> [Work to be completed] Return the lines of the data below in which the string "title" occurs.
-------- Entries provided
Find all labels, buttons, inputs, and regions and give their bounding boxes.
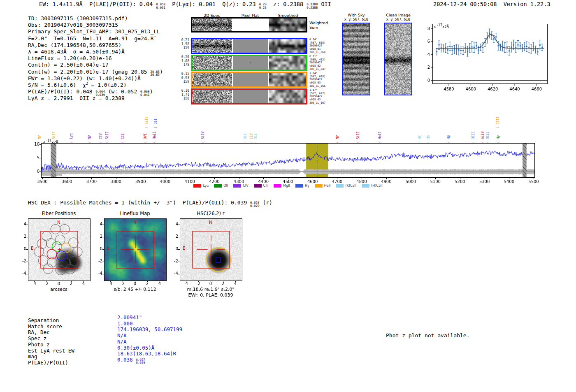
emission-line-label-oii: ( OII [244, 133, 247, 143]
spec2d-cell-smooth [269, 90, 306, 103]
y-tickmark [102, 262, 104, 262]
match-row-value: 174.196039, 50.697199 [117, 327, 182, 333]
emission-line-label-civ: ( CIV [99, 133, 103, 143]
match-row-label: Photo z [28, 342, 74, 348]
spectrum-y-tick: 5 [32, 155, 39, 160]
spectrum-x-tickmark [141, 178, 141, 179]
spectrum-x-tickmark [485, 178, 485, 179]
stacked-fraction: 0.0570.029 [136, 358, 145, 364]
spectrum-y-tick: 10 [32, 142, 39, 146]
spectrum-x-tickmark [313, 178, 313, 179]
legend-swatch [336, 184, 344, 188]
legend-item: (H)CaII [362, 184, 382, 188]
emission-line-label-oii: ( OII [254, 133, 258, 143]
spec2d-panel: 2D Spec Pixel Flat Smoothed WeightedSum0… [191, 12, 331, 108]
spectrum-x-tickmark [337, 178, 337, 179]
with-sky-image [342, 23, 370, 95]
spec2d-cell-flat [233, 90, 268, 103]
lineflux-panel-title: Lineflux Map [104, 211, 166, 216]
spec2d-cell-spec [192, 73, 232, 86]
info-line: Cont(w) = 2.20(±0.01)e-17 (gmag 20.85 20… [28, 69, 163, 75]
spec2d-cell-flat [233, 73, 268, 86]
spectrum-x-tickmark [42, 178, 43, 179]
y-tickmark [178, 249, 180, 250]
spectrum-x-tick: 4100 [181, 179, 199, 184]
spectrum-unit-label: e-17x2Å [43, 140, 58, 144]
detection-info-block: ID: 3003097315 (3003097315.pdf)Obs: 2019… [28, 15, 163, 102]
y-tick-label: -2 [93, 259, 102, 263]
emission-line-label-heii: ( HeII [153, 131, 156, 143]
spectrum-x-tick: 3900 [132, 179, 150, 184]
x-tickmark [186, 281, 186, 282]
x-tickmark [135, 281, 135, 282]
east-label: E [183, 246, 185, 251]
match-row-label: Est LyA rest-EW [28, 348, 74, 354]
weight-value: 159 [180, 46, 189, 50]
fiber-weight-labels: 0.211.58159 [180, 38, 189, 50]
emission-line-label-civ: ( CIV [250, 133, 253, 143]
spectrum-x-tickmark [190, 178, 190, 179]
fraction-lower: 0.041 [140, 93, 150, 97]
spectrum-x-tick: 3700 [82, 179, 100, 184]
weight-value: 159 [180, 80, 189, 84]
emission-line-label-ovi: ( OVI [144, 133, 147, 143]
spectrum-x-tickmark [263, 178, 264, 179]
emission-line-label-siiv: ( SiIV [481, 131, 485, 143]
spectrum-x-tick: 3500 [33, 179, 51, 184]
y-tickmark [178, 262, 180, 262]
weight-value: 0.15 [180, 72, 189, 76]
legend-label: Hγ [305, 184, 309, 188]
info-line: EWr = 1.30(±0.22) (w: 1.40(±0.24))Å [28, 75, 163, 82]
y-tickmark [26, 225, 28, 225]
full-spectrum-plot [41, 143, 535, 178]
legend-item: Hγ [295, 184, 309, 188]
weight-value: 178 [180, 63, 189, 67]
y-tickmark [26, 249, 28, 250]
spectrum-y-tickmark [39, 172, 41, 172]
info-line: RA,Dec (174.196548,50.697655) [28, 42, 163, 49]
info-line: Obs: 20190427v018_3003097315 [28, 22, 163, 28]
clean-image-coords: x, y: 567, 618 [382, 17, 415, 21]
north-label: N [57, 220, 60, 225]
spectrum-x-tickmark [288, 178, 288, 179]
info-line: Primary Spec_Slot_IFU_AMP: 303_025_013_L… [28, 28, 163, 35]
spec2d-row [191, 17, 307, 32]
weight-value: 0.20 [180, 55, 189, 59]
weighted-sum-label: WeightedSum [309, 21, 334, 30]
match-row-label: RA, Dec [28, 329, 74, 336]
x-tickmark [34, 281, 35, 282]
spectrum-x-tick: 4200 [205, 179, 223, 184]
x-tickmark [198, 281, 199, 282]
spectrum-x-tick: 5500 [525, 179, 543, 184]
y-tickmark [178, 274, 180, 274]
legend-swatch [362, 184, 369, 188]
spec2d-row [191, 38, 307, 54]
fiber-x-axis-label: arcsecs [16, 287, 102, 292]
spectrum-x-tick: 5300 [476, 179, 494, 184]
emission-line-label-hδ: ( Hδ [427, 135, 430, 143]
emission-line-labels-zone: ( NV( SiII( Lyα( NV( CIV( SiII( CII( OVI… [41, 109, 535, 143]
spec2d-cell-spec [192, 56, 232, 70]
with-sky-title: With Sky [340, 13, 373, 17]
spectrum-x-tick: 5100 [426, 179, 444, 184]
spectrum-y-tickmark [39, 158, 41, 158]
legend-swatch [214, 184, 222, 188]
emission-line-label-ciii: ( CIII [496, 116, 500, 128]
stacked-fraction: 0.0690.041 [140, 90, 150, 96]
emission-line-label-hβ: ( Hβ [447, 135, 451, 143]
y-tick-label: 4 [93, 222, 102, 226]
spectrum-y-tick: 0 [32, 169, 39, 174]
spectrum-x-tickmark [534, 178, 534, 179]
y-tick-label: -2 [168, 259, 178, 263]
match-row-label: Match score [28, 324, 74, 330]
spec2d-row [191, 88, 307, 104]
legend-label: (K)CaII [345, 184, 356, 188]
spectrum-x-tickmark [165, 178, 165, 179]
legend-item: OII [214, 184, 228, 188]
y-tickmark [102, 274, 104, 274]
spectrum-x-tick: 4300 [230, 179, 248, 184]
hsc-x-axis-label: m:18.6 re:1.9" s:2.0" [167, 287, 254, 292]
legend-label: CIII [263, 184, 269, 188]
spectrum-x-tickmark [460, 178, 460, 179]
emission-line-label-siiv: ( SiIV [145, 116, 149, 128]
----------------
> [The completed task]
lineflux-panel-title: Lineflux Map [104, 211, 166, 216]
with-sky-title: With Sky [340, 13, 373, 17]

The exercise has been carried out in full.